START Supplied information
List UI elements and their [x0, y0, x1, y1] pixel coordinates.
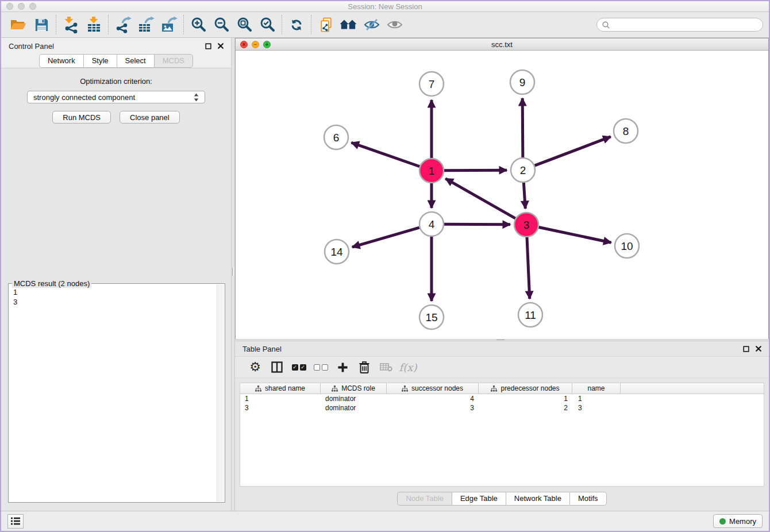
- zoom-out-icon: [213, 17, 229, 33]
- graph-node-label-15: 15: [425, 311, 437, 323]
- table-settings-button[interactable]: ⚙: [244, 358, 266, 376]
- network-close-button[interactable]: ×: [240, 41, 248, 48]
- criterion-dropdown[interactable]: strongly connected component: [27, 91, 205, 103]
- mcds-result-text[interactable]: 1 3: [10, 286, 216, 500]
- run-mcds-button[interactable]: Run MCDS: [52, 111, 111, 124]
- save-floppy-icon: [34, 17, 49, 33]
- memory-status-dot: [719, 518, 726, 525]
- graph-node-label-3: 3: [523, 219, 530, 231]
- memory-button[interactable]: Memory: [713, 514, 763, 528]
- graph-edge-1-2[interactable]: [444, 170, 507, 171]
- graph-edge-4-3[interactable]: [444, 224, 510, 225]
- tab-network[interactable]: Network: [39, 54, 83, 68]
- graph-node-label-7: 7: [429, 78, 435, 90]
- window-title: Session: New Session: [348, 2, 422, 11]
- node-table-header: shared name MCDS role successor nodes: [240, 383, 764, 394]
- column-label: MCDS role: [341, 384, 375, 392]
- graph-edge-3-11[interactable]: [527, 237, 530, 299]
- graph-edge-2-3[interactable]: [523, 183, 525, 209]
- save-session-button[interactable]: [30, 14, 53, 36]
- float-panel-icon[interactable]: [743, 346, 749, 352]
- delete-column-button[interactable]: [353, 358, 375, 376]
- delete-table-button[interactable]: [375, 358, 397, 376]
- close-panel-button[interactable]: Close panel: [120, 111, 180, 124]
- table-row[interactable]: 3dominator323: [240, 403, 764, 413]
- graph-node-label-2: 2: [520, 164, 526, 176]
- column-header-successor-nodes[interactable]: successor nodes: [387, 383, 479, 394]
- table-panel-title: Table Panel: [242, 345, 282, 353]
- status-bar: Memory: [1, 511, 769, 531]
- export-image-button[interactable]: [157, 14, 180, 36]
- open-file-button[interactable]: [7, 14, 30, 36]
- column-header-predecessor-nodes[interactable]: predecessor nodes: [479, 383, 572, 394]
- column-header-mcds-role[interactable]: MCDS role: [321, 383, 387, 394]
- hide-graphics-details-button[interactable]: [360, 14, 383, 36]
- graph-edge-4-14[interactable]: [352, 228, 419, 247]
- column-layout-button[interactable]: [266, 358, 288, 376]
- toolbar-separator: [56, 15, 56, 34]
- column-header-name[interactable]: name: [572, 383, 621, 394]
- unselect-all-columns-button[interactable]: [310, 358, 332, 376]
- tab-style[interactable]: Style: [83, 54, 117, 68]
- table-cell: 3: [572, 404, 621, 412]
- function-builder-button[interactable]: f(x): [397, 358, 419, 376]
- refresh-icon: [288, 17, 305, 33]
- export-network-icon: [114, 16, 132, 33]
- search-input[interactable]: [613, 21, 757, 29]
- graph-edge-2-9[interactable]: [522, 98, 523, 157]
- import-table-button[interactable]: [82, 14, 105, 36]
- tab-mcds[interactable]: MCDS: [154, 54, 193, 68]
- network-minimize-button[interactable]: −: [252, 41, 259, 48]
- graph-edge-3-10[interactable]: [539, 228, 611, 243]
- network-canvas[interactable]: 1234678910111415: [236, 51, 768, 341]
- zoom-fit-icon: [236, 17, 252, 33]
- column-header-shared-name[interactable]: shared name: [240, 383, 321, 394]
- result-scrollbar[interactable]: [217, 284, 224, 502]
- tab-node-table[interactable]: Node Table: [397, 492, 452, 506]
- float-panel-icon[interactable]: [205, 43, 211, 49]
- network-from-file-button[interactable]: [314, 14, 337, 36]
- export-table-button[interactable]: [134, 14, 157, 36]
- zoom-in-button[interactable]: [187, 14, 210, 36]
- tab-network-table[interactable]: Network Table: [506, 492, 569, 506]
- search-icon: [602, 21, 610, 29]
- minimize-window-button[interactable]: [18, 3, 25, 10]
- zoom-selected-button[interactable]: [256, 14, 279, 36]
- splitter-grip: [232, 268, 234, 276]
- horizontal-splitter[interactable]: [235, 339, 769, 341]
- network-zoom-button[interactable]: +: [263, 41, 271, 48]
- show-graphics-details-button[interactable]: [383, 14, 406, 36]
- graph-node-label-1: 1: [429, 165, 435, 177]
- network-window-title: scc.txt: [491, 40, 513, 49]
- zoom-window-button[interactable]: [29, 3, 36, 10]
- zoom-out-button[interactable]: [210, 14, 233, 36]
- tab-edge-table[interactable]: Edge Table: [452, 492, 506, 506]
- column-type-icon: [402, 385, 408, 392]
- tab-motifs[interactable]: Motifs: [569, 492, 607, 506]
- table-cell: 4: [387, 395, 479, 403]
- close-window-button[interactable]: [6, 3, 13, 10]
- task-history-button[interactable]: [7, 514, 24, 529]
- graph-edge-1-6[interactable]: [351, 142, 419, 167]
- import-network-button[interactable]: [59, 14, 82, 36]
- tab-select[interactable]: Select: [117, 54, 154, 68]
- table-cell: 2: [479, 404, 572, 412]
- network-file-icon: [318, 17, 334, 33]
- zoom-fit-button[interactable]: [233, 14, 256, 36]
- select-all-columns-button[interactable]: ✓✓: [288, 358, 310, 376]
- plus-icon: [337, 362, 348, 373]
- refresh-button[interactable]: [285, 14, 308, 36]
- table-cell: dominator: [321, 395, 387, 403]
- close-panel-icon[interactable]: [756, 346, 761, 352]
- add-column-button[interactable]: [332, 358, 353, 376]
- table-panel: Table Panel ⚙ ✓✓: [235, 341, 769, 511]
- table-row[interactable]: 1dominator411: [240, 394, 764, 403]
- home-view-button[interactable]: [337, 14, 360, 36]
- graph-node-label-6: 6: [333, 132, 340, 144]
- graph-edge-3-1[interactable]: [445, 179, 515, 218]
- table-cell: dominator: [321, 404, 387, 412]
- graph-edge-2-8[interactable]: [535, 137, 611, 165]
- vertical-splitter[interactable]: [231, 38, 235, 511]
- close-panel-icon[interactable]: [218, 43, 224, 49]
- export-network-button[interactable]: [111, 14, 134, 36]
END Supplied information
**What to do:**
Each record must be repeated exactly, and no picture may be carried over.

**Completed task:**
List UI elements and their [x0, y0, x1, y1] pixel coordinates.
- zoom-out-icon: [213, 17, 229, 33]
- graph-node-label-15: 15: [425, 311, 437, 323]
- table-settings-button[interactable]: ⚙: [244, 358, 266, 376]
- network-close-button[interactable]: ×: [240, 41, 248, 48]
- criterion-dropdown[interactable]: strongly connected component: [27, 91, 205, 103]
- mcds-result-text[interactable]: 1 3: [10, 286, 216, 500]
- run-mcds-button[interactable]: Run MCDS: [52, 111, 111, 124]
- save-floppy-icon: [34, 17, 49, 33]
- memory-status-dot: [719, 518, 726, 525]
- graph-node-label-3: 3: [523, 219, 530, 231]
- memory-button[interactable]: Memory: [713, 514, 763, 528]
- graph-edge-1-2[interactable]: [444, 170, 507, 171]
- graph-edge-4-3[interactable]: [444, 224, 510, 225]
- tab-network[interactable]: Network: [39, 54, 83, 68]
- graph-node-label-7: 7: [429, 78, 435, 90]
- window-title: Session: New Session: [348, 2, 422, 11]
- node-table-header: shared name MCDS role successor nodes: [240, 383, 764, 394]
- column-label: MCDS role: [341, 384, 375, 392]
- graph-edge-3-11[interactable]: [527, 237, 530, 299]
- graph-edge-2-3[interactable]: [523, 183, 525, 209]
- save-session-button[interactable]: [30, 14, 53, 36]
- float-panel-icon[interactable]: [743, 346, 749, 352]
- delete-column-button[interactable]: [353, 358, 375, 376]
- delete-table-button[interactable]: [375, 358, 397, 376]
- close-panel-button[interactable]: Close panel: [120, 111, 180, 124]
- table-row[interactable]: 3dominator323: [240, 403, 764, 413]
- graph-node-label-2: 2: [520, 164, 526, 176]
- column-header-successor-nodes[interactable]: successor nodes: [387, 383, 479, 394]
- table-panel-title: Table Panel: [242, 345, 282, 353]
- status-bar: Memory: [1, 511, 769, 531]
- export-image-button[interactable]: [157, 14, 180, 36]
- open-file-button[interactable]: [7, 14, 30, 36]
- column-header-predecessor-nodes[interactable]: predecessor nodes: [479, 383, 572, 394]
- column-header-mcds-role[interactable]: MCDS role: [321, 383, 387, 394]
- hide-graphics-details-button[interactable]: [360, 14, 383, 36]
- graph-edge-4-14[interactable]: [352, 228, 419, 247]
- column-layout-button[interactable]: [266, 358, 288, 376]
- toolbar-separator: [56, 15, 56, 34]
- column-header-name[interactable]: name: [572, 383, 621, 394]
- unselect-all-columns-button[interactable]: [310, 358, 332, 376]
- tab-style[interactable]: Style: [83, 54, 117, 68]
- table-cell: 3: [572, 404, 621, 412]
- function-builder-button[interactable]: f(x): [397, 358, 419, 376]
- refresh-icon: [288, 17, 305, 33]
- export-network-icon: [114, 16, 132, 33]
- search-input[interactable]: [613, 21, 757, 29]
- graph-edge-2-9[interactable]: [522, 98, 523, 157]
- import-table-button[interactable]: [82, 14, 105, 36]
- tab-mcds[interactable]: MCDS: [154, 54, 193, 68]
- network-minimize-button[interactable]: −: [252, 41, 259, 48]
- graph-edge-3-10[interactable]: [539, 228, 611, 243]
- network-canvas[interactable]: 1234678910111415: [236, 51, 768, 341]
- zoom-fit-icon: [236, 17, 252, 33]
- column-header-shared-name[interactable]: shared name: [240, 383, 321, 394]
- result-scrollbar[interactable]: [217, 284, 224, 502]
- tab-node-table[interactable]: Node Table: [397, 492, 452, 506]
- float-panel-icon[interactable]: [205, 43, 211, 49]
- network-from-file-button[interactable]: [314, 14, 337, 36]
- export-table-button[interactable]: [134, 14, 157, 36]
- zoom-in-button[interactable]: [187, 14, 210, 36]
- tab-network-table[interactable]: Network Table: [506, 492, 569, 506]
- search-icon: [602, 21, 610, 29]
- minimize-window-button[interactable]: [18, 3, 25, 10]
- zoom-selected-button[interactable]: [256, 14, 279, 36]
- splitter-grip: [232, 268, 234, 276]
- horizontal-splitter[interactable]: [235, 339, 769, 341]
- network-zoom-button[interactable]: +: [263, 41, 271, 48]
- show-graphics-details-button[interactable]: [383, 14, 406, 36]
- graph-node-label-1: 1: [429, 165, 435, 177]
- network-window-title: scc.txt: [491, 40, 513, 49]
- zoom-window-button[interactable]: [29, 3, 36, 10]
- zoom-out-button[interactable]: [210, 14, 233, 36]
- tab-edge-table[interactable]: Edge Table: [452, 492, 506, 506]
- column-type-icon: [402, 385, 408, 392]
- tab-motifs[interactable]: Motifs: [569, 492, 607, 506]
- table-cell: 4: [387, 395, 479, 403]
- close-window-button[interactable]: [6, 3, 13, 10]
- task-history-button[interactable]: [7, 514, 24, 529]
- graph-edge-1-6[interactable]: [351, 142, 419, 167]
- import-network-button[interactable]: [59, 14, 82, 36]
- tab-select[interactable]: Select: [117, 54, 154, 68]
- table-cell: 2: [479, 404, 572, 412]
- network-file-icon: [318, 17, 334, 33]
- zoom-fit-button[interactable]: [233, 14, 256, 36]
- select-all-columns-button[interactable]: ✓✓: [288, 358, 310, 376]
- plus-icon: [337, 362, 348, 373]
- refresh-button[interactable]: [285, 14, 308, 36]
- table-cell: dominator: [321, 395, 387, 403]
- close-panel-icon[interactable]: [756, 346, 761, 352]
- add-column-button[interactable]: [332, 358, 353, 376]
- table-panel: Table Panel ⚙ ✓✓: [235, 341, 769, 511]
- table-row[interactable]: 1dominator411: [240, 394, 764, 403]
- home-view-button[interactable]: [337, 14, 360, 36]
- graph-node-label-6: 6: [333, 132, 340, 144]
- graph-edge-3-1[interactable]: [445, 179, 515, 218]
- table-cell: dominator: [321, 404, 387, 412]
- graph-edge-2-8[interactable]: [535, 137, 611, 165]
- vertical-splitter[interactable]: [231, 38, 235, 511]
- close-panel-icon[interactable]: [218, 43, 224, 49]
- export-network-button[interactable]: [111, 14, 134, 36]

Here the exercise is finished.